I think and feel that progress was made at our meeting; I'm not sure how much progress. But of one thing I am certain: the next wave countries had better be concentrating now on how to address, nurture, embrace the orphan population. If the vast numbers get out of hand, the best clairvoyant on the planet won't be able to predict the consequences.
Finally, I want to re-emphasize my conviction that this pandemic, in all its multivarious forms in the countries with which we're dealing, can be turned around. There is tremendous knowledge and selflessness at the grass-roots; it just has to be given a chance. We --- and it's the royal, generic 'we' ---know a great deal, if only we can apply it. We know how to go about Voluntary Counselling and Testing; we know ways in which to reduce, dramatically, vertical (mother-to-child) transmission; we know how to administer anti-retroviral treatment; we know of excellent preventive interventions; we know the world of care at community level, provided by the women, and rooted in faith-based and community-based organizations; we know the knowledge and expertise that can be brought to bear by People Living with AIDS. We know, as well, the huge challenges of mobilizing the political leadership, galvanizing the religious leadership, fighting the curse of stigma and strengthening advocacy on all fronts.
What we don't have is the means to do it with. We don't have the dollars. I've knocked this particular nail through the wall so many times that even I feel a certain ad nauseam quality merely to mention it; in fact, I feel like a minor clone of Jeffrey Sachs. But the truth is that what's literally killing the women and men and children of Africa is the lack of resources.

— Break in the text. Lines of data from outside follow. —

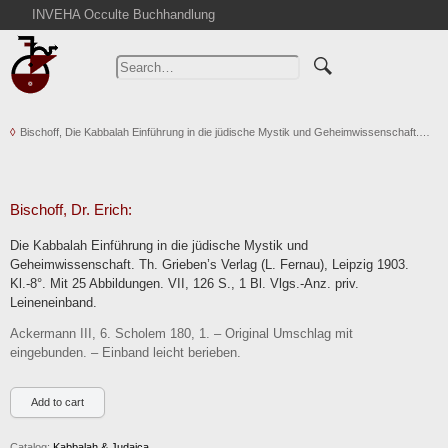
INVEHA Occulte Buchhandlung
Home
Advanced Search
Catalogs
Bischoff, Die Kabbalah Einführung in die jüdische Mystik und Geheimwissenschaft.…
Cart
News
Purchase
Bischoff, Dr. Erich:
Abbreviations
Die Kabbalah Einführung in die jüdische Mystik und
Contact
Geheimwissenschaft. Th. Grieben’s Verlag (L. Fernau), Leipzig 1903.
Kl.-8°. Mit 25 Abbildungen. VII, 126 S., 1 Bl. Vlgs.-Anz. priv.
Terms
Leineneinband.
Withdrawal
Ackermann III, 6. Scholem 180, 1. – Original Umschlag mit
Privacy Policy
eingebunden. – Einband leicht berieben.
Imprint
Catalog:
Kabbalah & Judaica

Just two weeks ago, I was meeting in Arusha, Tanzania, with a group of women living with AIDS. I asked them, as I always do, to tell me what they most needed and wanted, and as always the same replies came back: food, because everyone is hungry, especially the children; money for school fees, and some kind of guarantee to keep their kids in school, because when they die they want their children to be assured of an education. And drugs. Anti-retroviral drugs to prolong life ... so as not to leave their children so prematurely-orphaned. To be quite honest, I never know what to say in such a situation. I'm strangled by the double standard between developed and developing countries. I'm haunted by the monies available for the war on terrorism, and doubtless to be available for the war on Iraq, but somehow never available for the human imperative.
I believe that all the things those women asked for could be provided, or at least provided in large measure, if we had the money. Next weekend, the Global Fund will pronounce on its financial needs. There will then ensue a tenacious, indefatigable effort to round up the dollars. I have no idea what to expect.
I know only that if the Next Wave is to escape the wretched fate of the last wave, then the world and its governments will have to come to their senses.